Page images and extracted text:
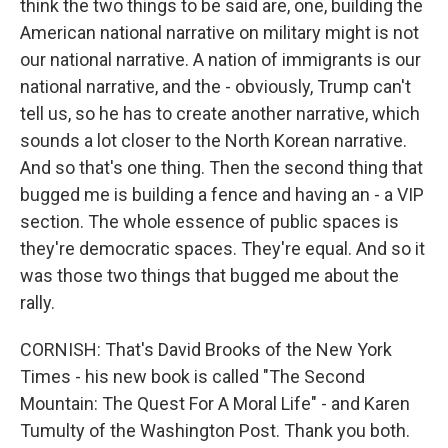
think the two things to be said are, one, building the
American national narrative on military might is not
our national narrative. A nation of immigrants is our
national narrative, and the - obviously, Trump can't
tell us, so he has to create another narrative, which
sounds a lot closer to the North Korean narrative.
And so that's one thing. Then the second thing that
bugged me is building a fence and having an - a VIP
section. The whole essence of public spaces is
they're democratic spaces. They're equal. And so it
was those two things that bugged me about the
rally.
CORNISH: That's David Brooks of the New York
Times - his new book is called "The Second
Mountain: The Quest For A Moral Life" - and Karen
Tumulty of the Washington Post. Thank you both.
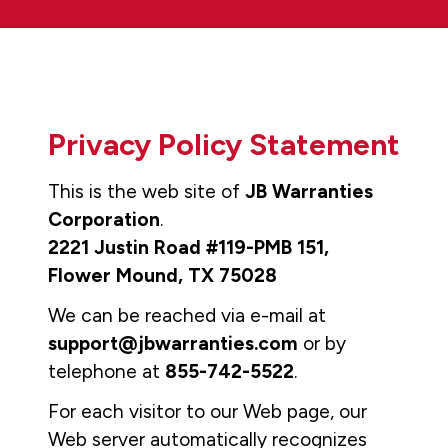
Privacy Policy Statement
This is the web site of
JB Warranties
Corporation
.
2221 Justin Road #119-PMB 151,
Flower Mound, TX 75028
We can be reached via e-mail at
support@jbwarranties.com
or by
telephone at
855-742-5522
.
For each visitor to our Web page, our
Web server automatically recognizes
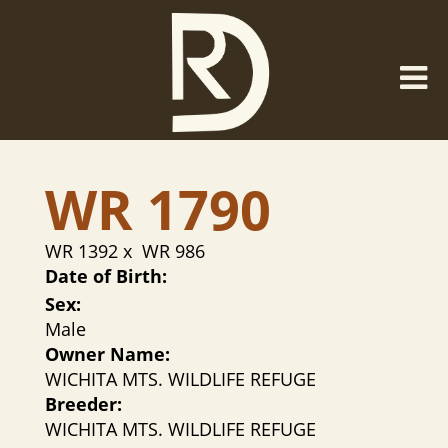
WR 1790
WR 1392
x
WR 986
Date of Birth:
Sex:
Male
Owner Name:
WICHITA MTS. WILDLIFE REFUGE
Breeder:
WICHITA MTS. WILDLIFE REFUGE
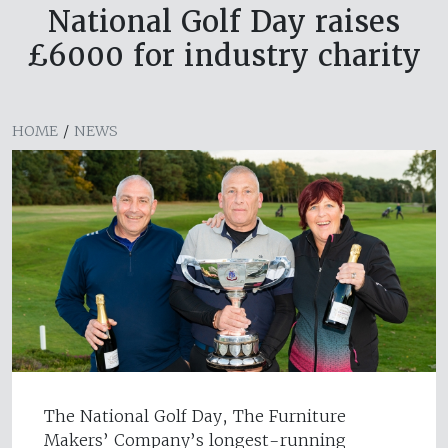
National Golf Day raises
£6000 for industry charity
HOME
/
NEWS
The National Golf Day, The Furniture
Makers’ Company’s longest-running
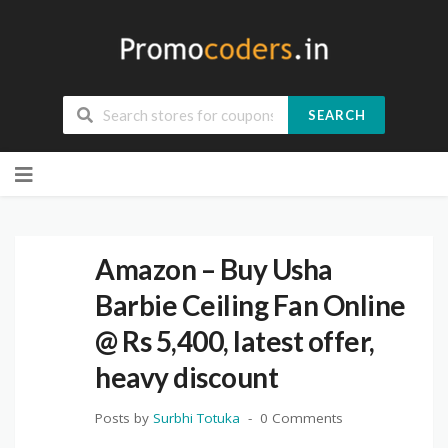
SEARCH
Skip
to
content
Amazon – Buy Usha
Barbie Ceiling Fan Online
@ Rs 5,400, latest offer,
heavy discount
Posts by
Surbhi Totuka
0 Comments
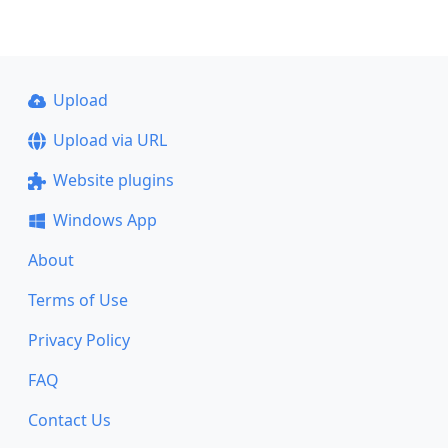
Upload
Upload via URL
Website plugins
Windows App
About
Terms of Use
Privacy Policy
FAQ
Contact Us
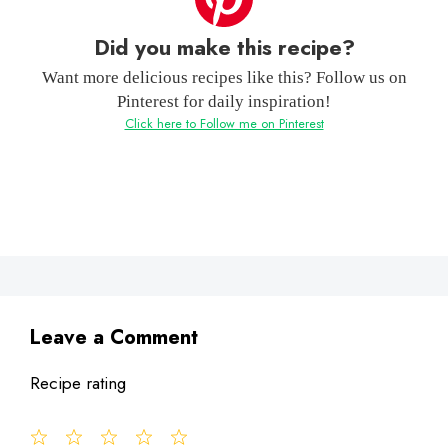
Did you make this recipe?
Want more delicious recipes like this? Follow us on
Pinterest for daily inspiration!
Click here to Follow me on Pinterest
Leave a Comment
Recipe rating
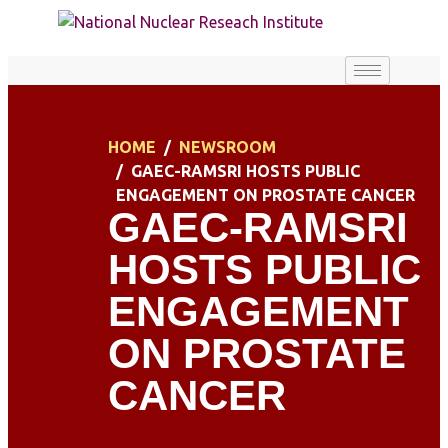
HOME
NEWSROOM
GAEC-RAMSRI HOSTS PUBLIC
ENGAGEMENT ON PROSTATE CANCER
GAEC-RAMSRI
HOSTS PUBLIC
ENGAGEMENT
ON PROSTATE
CANCER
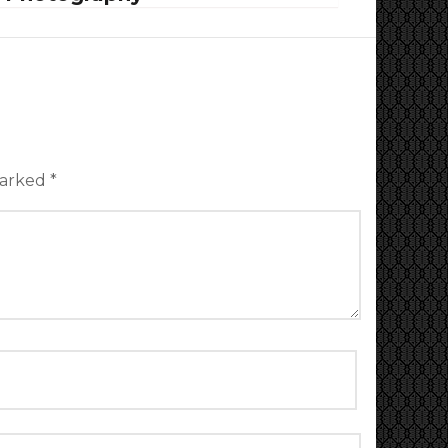
marked
*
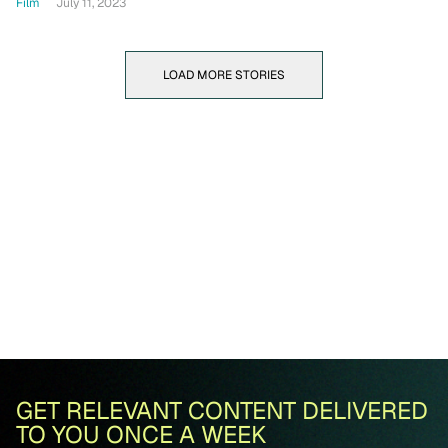
Film
July 11, 2023
LOAD MORE STORIES
GET RELEVANT CONTENT DELIVERED
TO YOU ONCE A WEEK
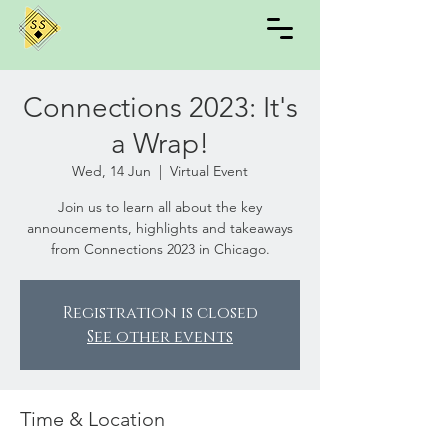
Connections 2023: It's
a Wrap!
Wed, 14 Jun
  |  
Virtual Event
Join us to learn all about the key
announcements, highlights and takeaways
from Connections 2023 in Chicago.
Registration is closed
See other events
Time & Location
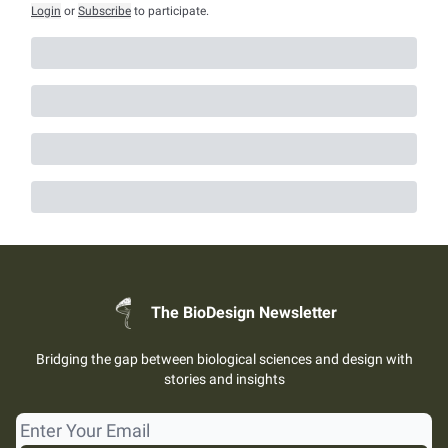
Login
or
Subscribe
to participate
.
The BioDesign Newsletter
Bridging the gap between biological sciences and design with
stories and insights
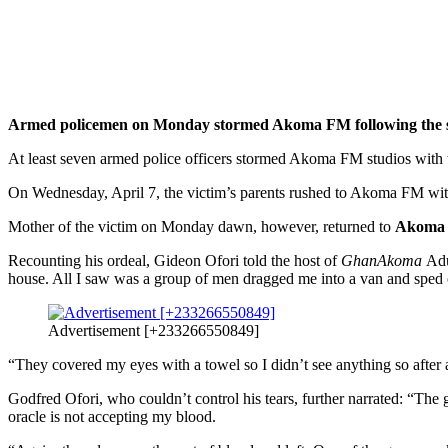
Armed policemen on Monday stormed Akoma FM following the sto
At least seven armed police officers stormed Akoma FM studios with t
On Wednesday, April 7, the victim’s parents rushed to Akoma FM with 
Mother of the victim on Monday dawn, however, returned to
Akoma
Recounting his ordeal, Gideon Ofori told the host of
GhanAkoma
Adu
house. All I saw was a group of men dragged me into a van and sped 
Advertisement [+233266550849]
“They covered my eyes with a towel so I didn’t see anything so after 
Godfred Ofori, who couldn’t control his tears, further narrated: “Th
oracle is not accepting my blood.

Work instructions: Leave images out of the retyped records; keep all else exact.

Result:
think the two things to be said are, one, building the
American national narrative on military might is not
our national narrative. A nation of immigrants is our
national narrative, and the - obviously, Trump can't
tell us, so he has to create another narrative, which
sounds a lot closer to the North Korean narrative.
And so that's one thing. Then the second thing that
bugged me is building a fence and having an - a VIP
section. The whole essence of public spaces is
they're democratic spaces. They're equal. And so it
was those two things that bugged me about the
rally.
CORNISH: That's David Brooks of the New York
Times - his new book is called "The Second
Mountain: The Quest For A Moral Life" - and Karen
Tumulty of the Washington Post. Thank you both.
Privacy Policy Statement
This is the web site of
JB Warranties
Corporation
.
2221 Justin Road #119-PMB 151,
Flower Mound, TX 75028
We can be reached via e-mail at
support@jbwarranties.com
or by
telephone at
855-742-5522
.
For each visitor to our Web page, our
Web server automatically recognizes
WR 1790
WR 1392
x
WR 986
Date of Birth:
Sex:
Male
Owner Name:
WICHITA MTS. WILDLIFE REFUGE
Breeder:
WICHITA MTS. WILDLIFE REFUGE
National Golf Day raises
£6000 for industry charity
HOME
/
NEWS
The National Golf Day, The Furniture
Makers’ Company’s longest-running
SEARCH
Skip
to
content
Amazon – Buy Usha
Barbie Ceiling Fan Online
@ Rs 5,400, latest offer,
heavy discount
Posts by
Surbhi Totuka
0 Comments
Upload
Upload via URL
Website plugins
Windows App
About
Terms of Use
Privacy Policy
FAQ
Contact Us
Did you make this recipe?
Want more delicious recipes like this? Follow us on
Pinterest for daily inspiration!
Click here to Follow me on Pinterest
Leave a Comment
Recipe rating
HOME
NEWSROOM
GAEC-RAMSRI HOSTS PUBLIC
ENGAGEMENT ON PROSTATE CANCER
GAEC-RAMSRI
HOSTS PUBLIC
ENGAGEMENT
ON PROSTATE
CANCER
marked
*
Film
July 11, 2023
LOAD MORE STORIES
GET RELEVANT CONTENT DELIVERED
TO YOU ONCE A WEEK
Connections 2023: It's
a Wrap!
Wed, 14 Jun
  |  
Virtual Event
Join us to learn all about the key
announcements, highlights and takeaways
from Connections 2023 in Chicago.
Registration is closed
See other events
Time & Location
Login
or
Subscribe
to participate
.
The BioDesign Newsletter
Bridging the gap between biological sciences and design with
stories and insights
Armed policemen on Monday stormed Akoma FM following the sto
At least seven armed police officers stormed Akoma FM studios with t
On Wednesday, April 7, the victim’s parents rushed to Akoma FM with 
Mother of the victim on Monday dawn, however, returned to
Akoma
Recounting his ordeal, Gideon Ofori told the host of
GhanAkoma
Adu
house. All I saw was a group of men dragged me into a van and sped 
Advertisement [+233266550849]
“They covered my eyes with a towel so I didn’t see anything so after 
Godfred Ofori, who couldn’t control his tears, further narrated: “Th
oracle is not accepting my blood.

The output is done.